As we previously reported, housing male criminals with women, who are often victims of male violence themselves, is both dangerous and unjust.
This isn’t just hypothetical. Richard Masbrach, who was convicted of raping and torturing women, is currently being incarcerated in a California women’s facility. While there, female inmates reported that he raped and assaulted them with foreign objects.
Warren has shown sympathy to male predators, like when she tweeted support for Charlotte (formerly Charles) Clymer in July. Clymer is a sexist who is known for cruelly lashing out at women who disagree with him.
Elizabeth Warren, along with every 2020 Democratic candidate, has supported the Equality Act. While in many ways the Equality Act is a great step forward for women and LGBT communities, the Act would also enshrine into law the collection of sexist stereotypes that is “gender identity”.
The bill would pave the way for women’s spaces, sports, and protections to be unraveled so that male-bodied people may enter them. This is already happening in women’s sports, and in many non-profits which were set up to serve women’s needs. While no one should be subject to housing or job discrimination or violence based on how they identify, Warren’s support of the bill without amendments protecting female-only spaces is akin to demolishing them.
In January, Warren promised that a young trans child would vet and approve her future Secretary of Education. Apart from the absurdity that any child, regardless of identity, should be making federal appointment decisions, supporting a trans agenda in schools harms more children than it helps, especially young girls.
The research is debated, but it appears that anywhere between 65 to 94 percent of trans-identifying children eventually desist (stop identifying as trans).
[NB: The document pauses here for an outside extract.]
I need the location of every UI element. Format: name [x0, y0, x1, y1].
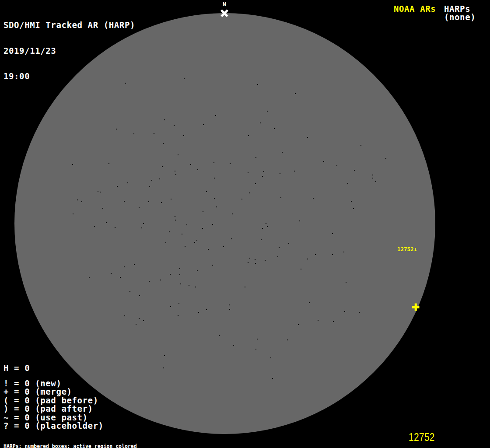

Many turn out to be gay. The stories of these desisters are largely ignored or intentionally silenced in the mainstream gender debate.
Schools are already dealing with the consequences of catering to male identities over the safety of women and girls. This week, an elementary school in Madison, Wisconsin was sued by parents concerned about the health and safety of their children. The school has a policy of lying to parents about their child’s gender identity, and allows adult male staff to use the bathroom with female students.
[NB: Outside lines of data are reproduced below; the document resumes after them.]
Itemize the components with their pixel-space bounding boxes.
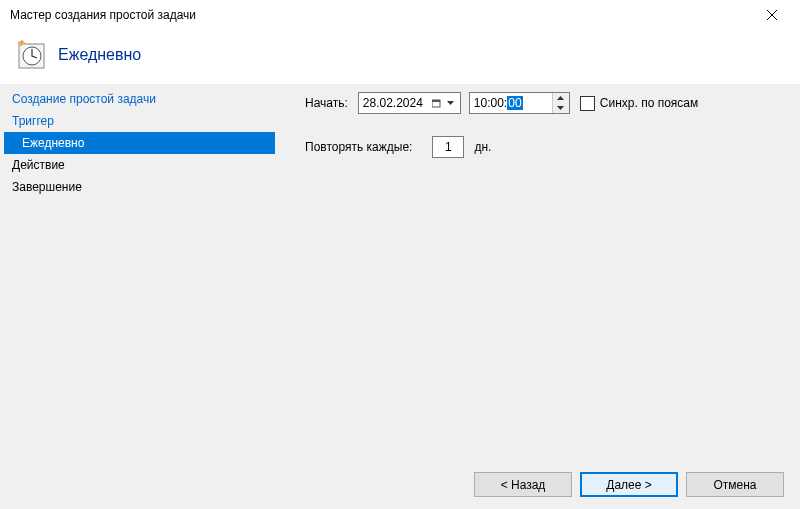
back-button[interactable]: < Назад (474, 472, 572, 497)
main-panel: Начать: 28.02.2024 10:00:00 (275, 84, 800, 442)
sidebar-item-action[interactable]: Действие (10, 154, 265, 176)
cancel-button[interactable]: Отмена (686, 472, 784, 497)
start-row: Начать: 28.02.2024 10:00:00 (305, 92, 784, 114)
repeat-value: 1 (445, 140, 452, 154)
date-input[interactable]: 28.02.2024 (358, 92, 461, 114)
page-title: Ежедневно (58, 46, 141, 64)
repeat-label: Повторять каждые: (305, 140, 412, 154)
wizard-sidebar: Создание простой задачи Триггер Ежедневн… (0, 84, 275, 442)
time-input[interactable]: 10:00:00 (469, 92, 570, 114)
clock-icon (16, 40, 46, 70)
chevron-down-icon[interactable] (444, 101, 458, 105)
sidebar-item-trigger[interactable]: Триггер (10, 110, 265, 132)
sync-checkbox[interactable] (580, 96, 595, 111)
svg-rect-3 (432, 100, 440, 102)
spinner-down[interactable] (553, 103, 569, 113)
wizard-footer: < Назад Далее > Отмена (0, 462, 800, 509)
sidebar-item-daily[interactable]: Ежедневно (4, 132, 275, 154)
close-button[interactable] (752, 1, 792, 29)
wizard-header: Ежедневно (0, 30, 800, 84)
sidebar-item-create-task[interactable]: Создание простой задачи (10, 88, 265, 110)
repeat-row: Повторять каждые: 1 дн. (305, 136, 784, 158)
days-unit: дн. (474, 140, 491, 154)
sync-label: Синхр. по поясам (600, 96, 698, 110)
window-title: Мастер создания простой задачи (10, 8, 196, 22)
sidebar-item-finish[interactable]: Завершение (10, 176, 265, 198)
close-icon (767, 10, 777, 20)
time-value: 10:00:00 (474, 96, 552, 110)
next-button[interactable]: Далее > (580, 472, 678, 497)
spinner-up[interactable] (553, 93, 569, 103)
date-value: 28.02.2024 (363, 96, 430, 110)
start-label: Начать: (305, 96, 348, 110)
calendar-icon[interactable] (430, 99, 444, 108)
titlebar: Мастер создания простой задачи (0, 0, 800, 30)
content-area: Создание простой задачи Триггер Ежедневн… (0, 84, 800, 442)
repeat-input[interactable]: 1 (432, 136, 464, 158)
sync-checkbox-wrap[interactable]: Синхр. по поясам (580, 96, 698, 111)
time-spinner (552, 93, 569, 113)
Warren has also promised to criminalize “misgendering”, or the use of sex-based pronouns, and to make it easier for people to switch their sex on legal documents (obscuring important sex-disaggregated data).
The Feminist Dilemma
United States feminists and our allies are faced with a tough call this primary. In so many ways, Elizabeth Warren’s plans would help real women. Paid leave, abortion rights, and childcare are all on the line. We also can not understate the symbolic value of finally having a female President.
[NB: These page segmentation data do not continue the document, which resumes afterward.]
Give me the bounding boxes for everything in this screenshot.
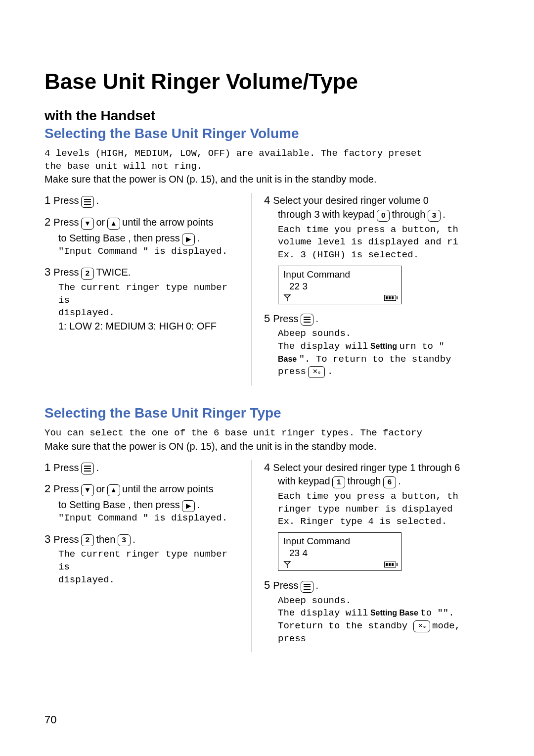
step-text: The display will [278, 341, 368, 352]
step-text: press [278, 366, 306, 377]
step-text: to "". [420, 608, 454, 618]
phone-off-icon: ✕ₒ [413, 620, 430, 632]
step-text: through 3 with keypad [278, 209, 375, 220]
step-text: "Input Command " is displayed. [58, 245, 240, 258]
lcd-line: 22 3 [283, 281, 396, 292]
keypad-3-icon: 3 [118, 534, 131, 546]
keypad-2-icon: 2 [81, 268, 94, 280]
step-text: . [133, 534, 135, 545]
lcd-display: Input Command 22 3 [278, 266, 401, 304]
step-2: 2 Press ▼ or ▲ until the arrow points to… [44, 215, 240, 258]
step-text: displayed. [58, 574, 240, 587]
right-arrow-icon: ▶ [182, 500, 195, 512]
step-text: Setting Base [69, 233, 128, 243]
step-text: displayed. [58, 307, 240, 320]
menu-icon [301, 314, 313, 326]
battery-icon [384, 562, 396, 567]
step-text: Setting [370, 342, 397, 350]
step-3: 3 Press 2 TWICE. The current ringer type… [44, 265, 240, 333]
step-text: with keypad [278, 475, 330, 486]
step-text: volume level is displayed and ri [278, 236, 490, 249]
intro-text: Make sure that the power is ON (p. 15), … [44, 173, 490, 186]
step-4: 4 Select your desired ringer type 1 thro… [264, 460, 490, 571]
step-number: 4 [264, 461, 273, 473]
step-text: , then press [128, 499, 180, 510]
step-text: . [96, 462, 99, 473]
subheading-type: Selecting the Base Unit Ringer Type [44, 405, 490, 421]
step-number: 3 [44, 266, 53, 278]
step-2: 2 Press ▼ or ▲ until the arrow points to… [44, 481, 240, 524]
step-number: 5 [264, 579, 273, 591]
step-text: "Input Command " is displayed. [58, 512, 240, 525]
step-text: . [315, 313, 318, 324]
step-text: . [315, 580, 318, 591]
antenna-icon [283, 561, 291, 568]
step-text: ringer type number is displayed [278, 503, 490, 516]
lcd-line: Input Command [283, 536, 396, 547]
step-text: Press [53, 483, 79, 494]
step-5: 5 Press . Abeep sounds. The display will… [264, 578, 490, 645]
step-text: urn to " [400, 341, 445, 352]
step-text: . [398, 475, 401, 486]
keypad-2-icon: 2 [81, 534, 94, 546]
section-volume: with the Handset Selecting the Base Unit… [44, 108, 490, 385]
step-text: through [392, 209, 426, 220]
step-text: The current ringer type number is [58, 282, 240, 307]
up-arrow-icon: ▲ [107, 218, 120, 230]
intro-text: 4 levels (HIGH, MEDIUM, LOW, OFF) are av… [44, 147, 490, 160]
lcd-display: Input Command 23 4 [278, 532, 401, 571]
step-text: . [443, 209, 445, 220]
step-number: 2 [44, 482, 53, 495]
step-text: Press [273, 313, 298, 324]
step-text: . [96, 195, 99, 206]
step-number: 3 [44, 533, 53, 545]
step-number: 1 [44, 194, 53, 206]
battery-icon [384, 295, 396, 301]
step-text: Setting Base [370, 609, 418, 617]
intro-text: You can select the one of the 6 base uni… [44, 427, 490, 440]
step-text: Press [53, 217, 79, 228]
step-text: to [58, 499, 69, 510]
step-4: 4 Select your desired ringer volume 0 th… [264, 193, 490, 304]
phone-off-icon: ✕ₒ [308, 366, 325, 378]
up-arrow-icon: ▲ [107, 484, 120, 496]
down-arrow-icon: ▼ [81, 484, 94, 496]
step-text: The current ringer type number is [58, 548, 240, 573]
step-text: Each time you press a button, th [278, 224, 490, 236]
step-1: 1 Press . [44, 460, 240, 475]
right-arrow-icon: ▶ [182, 234, 195, 245]
step-text: The display will [278, 608, 368, 618]
step-text: Press [53, 267, 79, 278]
step-number: 1 [44, 461, 53, 473]
step-1: 1 Press . [44, 193, 240, 208]
step-text: Press [53, 195, 79, 206]
keypad-3-icon: 3 [428, 210, 441, 222]
step-text: Press [53, 534, 79, 545]
menu-icon [81, 196, 94, 208]
lcd-line: Input Command [283, 269, 396, 280]
step-text: then [96, 534, 115, 545]
step-text: Select your desired ringer volume 0 [273, 195, 429, 206]
step-text: 0: OFF [186, 321, 217, 331]
step-text: 3: HIGH [148, 321, 183, 331]
intro-text: the base unit will not ring. [44, 160, 490, 173]
step-3: 3 Press 2 then 3 . The current ringer ty… [44, 532, 240, 587]
step-number: 4 [264, 194, 273, 206]
step-text: Press [53, 462, 79, 473]
step-number: 5 [264, 312, 273, 325]
keypad-0-icon: 0 [377, 210, 390, 222]
step-text: Abeep sounds. [278, 328, 490, 340]
step-text: or [96, 483, 105, 494]
step-text: 1: LOW [58, 321, 94, 331]
step-text: Toreturn to the standby [278, 620, 413, 631]
step-text: . [197, 233, 200, 243]
step-text: Each time you press a button, th [278, 490, 490, 503]
step-text: Ex. Ringer type 4 is selected. [278, 516, 490, 528]
step-text: Setting Base [69, 499, 128, 510]
step-text: until the arrow points [122, 217, 214, 228]
page-title: Base Unit Ringer Volume/Type [44, 69, 490, 94]
menu-icon [301, 581, 313, 593]
page-number: 70 [44, 713, 56, 726]
step-text: to [58, 233, 69, 243]
step-text: Base [278, 355, 297, 363]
This all comes at a cost, though — the loss of women as a meaningful class under which people, oppressed for being female, may organize.
It may feel easy to brush off the loss of women’s sports, for example, in exchange for universal childcare and family leave. Sports are important for children’s development, sure, but are they make or break?
Other issues, however, are widely ignored because they impact the most vulnerable women in our society. Warren’s plans would eliminate female-only shelters — meaning domestic violence victims and homeless women would be forced to live and “heal” with men. She would force female prisoners, who are largely non-violent and suffering from trauma, into unsafe situations with male sexual predators and abusers.
These are the women most left behind in Warren’s plans. These are the women whom we are failing if we vote Warren for President.
To some, the sacrifice of a few vulnerable women for the many may be worth it. For others, though, we may just be forced to sit out this one until a truly feminist candidate emerges to defend women’s rights.